== Required action ==
Skipping all pictures, please restate word for word the lines from the one that contains "Les Nuisibles qui s'installent au" through the last line of the entries.

#### The input ####

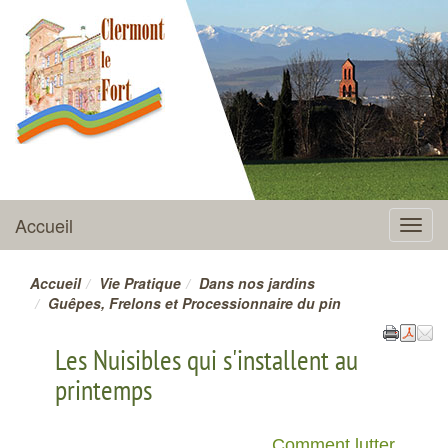
CLERMONT-LE-FORT
Accueil
Menu
Accueil
Vie Pratique
Dans nos jardins
Guêpes, Frelons et Processionnaire du pin
Les Nuisibles qui s'installent au
printemps
Comment lutter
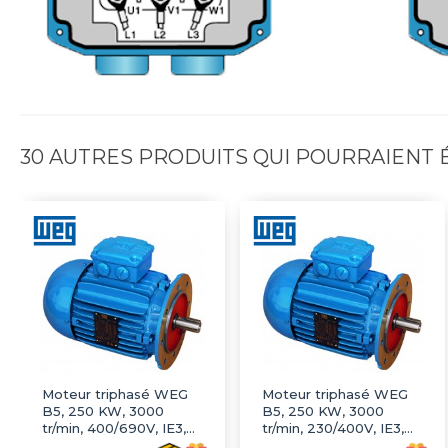
30 AUTRES PRODUITS QUI POURRAIENT
Moteur triphasé WEG
Moteur triphasé WEG
B5, 250 KW, 3000
B5, 250 KW, 3000
tr/min, 400/690V, IE3,
tr/min, 230/400V, IE3,
Fonte
Fonte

####

== Solution to this task ==
Les Nuisibles qui s'installent au
printemps
Comment lutter
30 AUTRES PRODUITS QUI POURRAIENT
Moteur triphasé WEG
Moteur triphasé WEG
B5, 250 KW, 3000
B5, 250 KW, 3000
tr/min, 400/690V, IE3,
tr/min, 230/400V, IE3,
Fonte
Fonte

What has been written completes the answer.